= Data supplied =

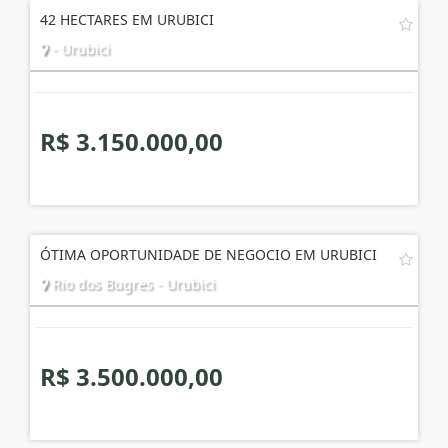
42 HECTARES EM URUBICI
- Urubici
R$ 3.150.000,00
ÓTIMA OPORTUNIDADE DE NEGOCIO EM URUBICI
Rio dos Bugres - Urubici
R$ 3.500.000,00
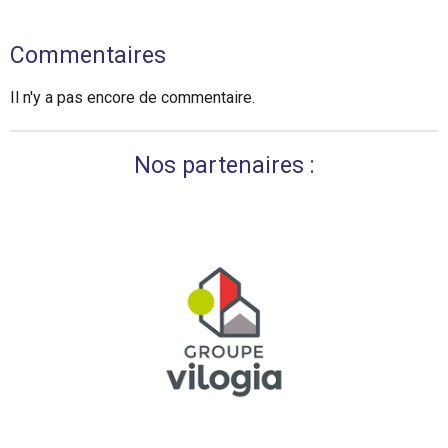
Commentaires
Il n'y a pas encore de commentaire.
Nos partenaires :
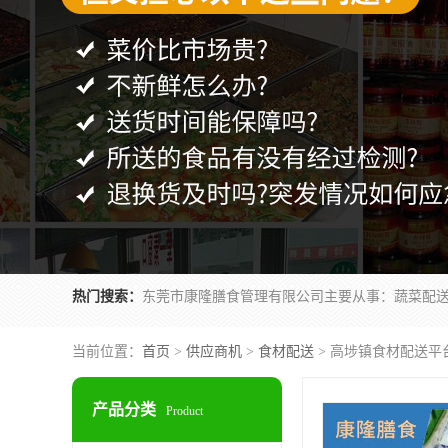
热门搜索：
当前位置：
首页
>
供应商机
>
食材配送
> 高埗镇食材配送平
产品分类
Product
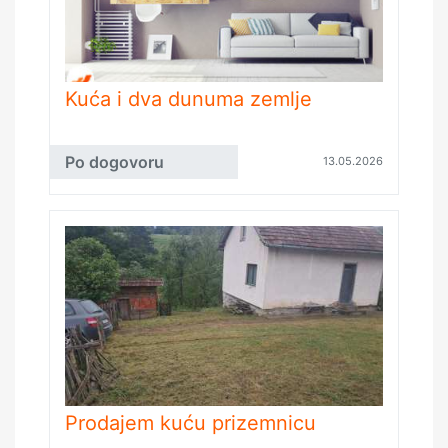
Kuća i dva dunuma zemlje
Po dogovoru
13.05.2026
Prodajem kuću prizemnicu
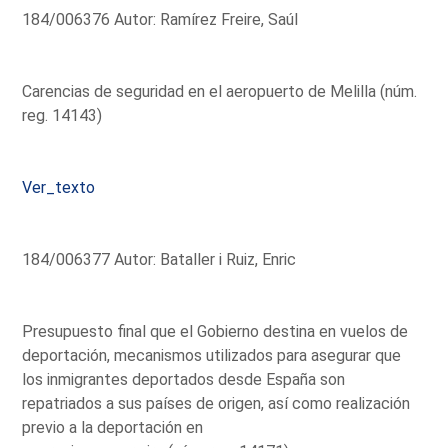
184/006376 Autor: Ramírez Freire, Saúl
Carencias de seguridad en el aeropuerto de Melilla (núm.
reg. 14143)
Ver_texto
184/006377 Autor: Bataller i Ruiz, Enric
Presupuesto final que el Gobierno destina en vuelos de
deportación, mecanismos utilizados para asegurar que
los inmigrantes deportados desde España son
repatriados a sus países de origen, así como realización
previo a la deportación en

--

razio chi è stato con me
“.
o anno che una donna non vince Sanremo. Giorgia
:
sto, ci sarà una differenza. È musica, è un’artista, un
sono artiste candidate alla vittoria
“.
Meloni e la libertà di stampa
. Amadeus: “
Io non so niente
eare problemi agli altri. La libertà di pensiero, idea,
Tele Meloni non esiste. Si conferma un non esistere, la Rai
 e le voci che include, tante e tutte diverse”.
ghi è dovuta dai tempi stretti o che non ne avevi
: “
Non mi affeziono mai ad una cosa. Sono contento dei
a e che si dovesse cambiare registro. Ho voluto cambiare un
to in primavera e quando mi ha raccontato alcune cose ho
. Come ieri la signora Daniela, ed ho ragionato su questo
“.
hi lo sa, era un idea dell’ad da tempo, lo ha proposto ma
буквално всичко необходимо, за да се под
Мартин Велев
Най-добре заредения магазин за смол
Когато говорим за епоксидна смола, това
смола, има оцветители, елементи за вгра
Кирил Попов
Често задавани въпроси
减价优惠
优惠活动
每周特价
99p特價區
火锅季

--

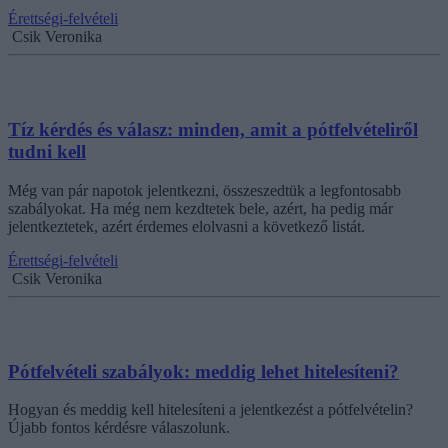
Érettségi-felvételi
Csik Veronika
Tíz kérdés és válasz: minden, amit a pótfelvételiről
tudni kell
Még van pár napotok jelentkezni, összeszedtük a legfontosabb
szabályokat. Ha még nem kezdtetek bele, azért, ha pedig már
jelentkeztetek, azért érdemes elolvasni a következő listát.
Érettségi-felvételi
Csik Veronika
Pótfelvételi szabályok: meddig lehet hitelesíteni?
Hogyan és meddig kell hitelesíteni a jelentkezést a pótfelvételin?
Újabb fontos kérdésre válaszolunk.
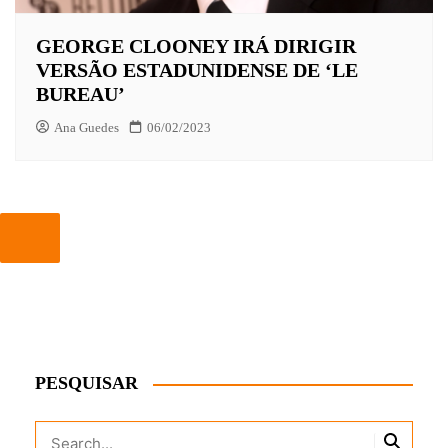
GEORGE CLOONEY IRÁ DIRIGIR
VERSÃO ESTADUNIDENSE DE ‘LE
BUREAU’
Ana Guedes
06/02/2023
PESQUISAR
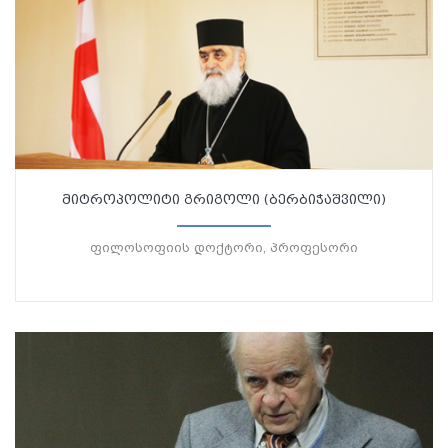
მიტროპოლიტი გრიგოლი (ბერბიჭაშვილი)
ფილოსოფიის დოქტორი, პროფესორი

= Task to carry out =
Reproduce exactly the section above that begins at the line containing "deportación, mecanismos utilizados" and ends at the line containing "previo a la deportación en", leaving out all other lines.

= Exercise output =
deportación, mecanismos utilizados para asegurar que
los inmigrantes deportados desde España son
repatriados a sus países de origen, así como realización
previo a la deportación en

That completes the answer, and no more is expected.